- _INSTRUCTIONS TO FOLLOW_
Filter the data for "Octoate" and copy matching lines.
BEGIN SOURCE INFORMATION
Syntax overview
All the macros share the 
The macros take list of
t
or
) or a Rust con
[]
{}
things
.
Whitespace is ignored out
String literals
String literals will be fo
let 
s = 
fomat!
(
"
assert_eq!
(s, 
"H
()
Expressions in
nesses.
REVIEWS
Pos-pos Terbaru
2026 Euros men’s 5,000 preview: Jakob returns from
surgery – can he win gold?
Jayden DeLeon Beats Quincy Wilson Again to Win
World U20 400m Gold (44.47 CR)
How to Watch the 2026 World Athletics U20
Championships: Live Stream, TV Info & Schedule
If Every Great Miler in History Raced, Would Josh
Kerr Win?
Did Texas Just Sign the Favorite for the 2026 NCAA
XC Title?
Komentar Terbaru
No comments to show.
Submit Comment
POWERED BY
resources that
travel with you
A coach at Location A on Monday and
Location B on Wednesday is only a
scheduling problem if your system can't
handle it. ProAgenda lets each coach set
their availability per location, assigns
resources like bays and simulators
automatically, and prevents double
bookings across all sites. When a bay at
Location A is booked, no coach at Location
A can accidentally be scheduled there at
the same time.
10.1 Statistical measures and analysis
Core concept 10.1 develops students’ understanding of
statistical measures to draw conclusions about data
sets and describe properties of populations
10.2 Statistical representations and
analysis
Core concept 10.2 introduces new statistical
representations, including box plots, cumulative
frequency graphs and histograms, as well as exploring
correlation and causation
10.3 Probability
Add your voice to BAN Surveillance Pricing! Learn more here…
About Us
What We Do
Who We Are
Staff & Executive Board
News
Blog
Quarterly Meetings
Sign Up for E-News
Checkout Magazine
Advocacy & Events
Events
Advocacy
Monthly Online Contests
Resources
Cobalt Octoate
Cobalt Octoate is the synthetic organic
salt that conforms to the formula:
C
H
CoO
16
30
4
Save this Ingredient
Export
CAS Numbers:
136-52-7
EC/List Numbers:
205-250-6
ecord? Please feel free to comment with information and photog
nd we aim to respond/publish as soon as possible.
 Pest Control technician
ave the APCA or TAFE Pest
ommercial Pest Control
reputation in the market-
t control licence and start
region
END SOURCE INFORMATION
- _RESPONSE_
Cobalt Octoate
Cobalt Octoate is the synthetic organic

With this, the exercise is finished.